The FDA required a special Risk Evaluation and Mitigation Strategy, or REMS, program. This mandates training for doctors who prescribe it. An advisory panel voted 18-6 in favor, but divisions lingered over benefits versus risks.
Sprout bought the drug rights and sold it to Valeant for $1 billion soon after. Valeant later sold it back at a big loss by 2017 as sales disappointed.
Persistent Challenges
Side effects remain a major issue. In trials, dizziness affected 11.4% of Addyi users compared to 2.2% on placebo, sleepiness hit 11.2% versus 2.9%, and nausea struck 10.4% versus 3.9%. About 13% of users quit due to side effects, twice the placebo rate. A strong warning label bans combining Addyi with alcohol due to risks of severe low blood pressure and fainting. Users must wait two hours after one or two drinks, skip the dose after three or more, and avoid it until the next morning. This rule often conflicts with social habits tied to intimacy.
Insurance coverage adds barriers. Many plans reject Addyi but cover men’s drugs like Viagra without extra steps. Some require mental health checks or trials of other treatments first, steps not needed for men. The retail price runs $1,170 to $1,185 monthly, or over $14,000 yearly, limiting access mostly to those with good insurance.
Past sales fell short of hopes. Wall Street predicted $100 million to $300 million yearly, but 2016 brought just $11 million. Only 227 prescriptions filled nationwide by late 2015, with under 1% of primary care doctors trained via REMS. A rival shot, Vyleesi, approved in 2019, peaked at $12.5 million before selling for $12 million in 2024.

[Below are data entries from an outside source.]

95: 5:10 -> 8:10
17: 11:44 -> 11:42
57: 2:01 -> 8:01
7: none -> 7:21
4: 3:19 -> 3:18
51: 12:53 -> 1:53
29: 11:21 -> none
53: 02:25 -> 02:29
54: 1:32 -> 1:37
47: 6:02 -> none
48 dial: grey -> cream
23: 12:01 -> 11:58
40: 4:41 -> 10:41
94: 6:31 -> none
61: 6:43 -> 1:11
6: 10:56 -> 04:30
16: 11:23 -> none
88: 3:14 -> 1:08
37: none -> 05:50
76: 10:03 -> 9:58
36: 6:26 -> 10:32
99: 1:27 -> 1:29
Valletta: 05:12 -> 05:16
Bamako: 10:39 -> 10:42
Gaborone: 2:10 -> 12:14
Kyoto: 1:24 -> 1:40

Sprout now targets women aged 50-65, hit by menopause-related hormone drops in estrogen and testosterone. Their small team of 50 markets to a group skeptical from the drug’s history. Success depends on better insurance buy-in, doctor trust, and demand in a market slow to embrace women’s options, where over 20 treatments exist for men but just two for women.
Sources:
“Historic First in Women’s Sexual Health: FDA Grants Approval for Addyi (flibanserin) for Postmenopausal Women.” PR Newswire, December 15, 2025.
Flibanserin.” Wikipedia (citing peer-reviewed clinical data), accessed December 2025.

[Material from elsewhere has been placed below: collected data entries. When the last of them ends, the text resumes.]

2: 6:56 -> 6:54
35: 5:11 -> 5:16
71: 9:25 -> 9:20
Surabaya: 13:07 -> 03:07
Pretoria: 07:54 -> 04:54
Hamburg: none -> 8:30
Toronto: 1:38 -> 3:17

“Addyi Alcohol Warnings Have Not Been Revised, Says FDA.” EMPR, September 11, 2019.
“FDA OKs Libido-Boosting Pill for Women Who Have Gone Through Menopause.” ABC News, December 15, 2025.
“‘Female Viagra’ Keeps Alcohol Black Box Warning Amid Safety Concerns.” BiopharmaDive, April 11, 2019.
“Behind the Scenes at the FDA: Why They Ultimately Approved Addyi.” BiopharmaDive (citing FDA institutional records and advisory committee minutes), accessed 2025.
“The Score is Even: Lessons from the Addyi Campaign.” Hastings Center Report, June 27, 2022.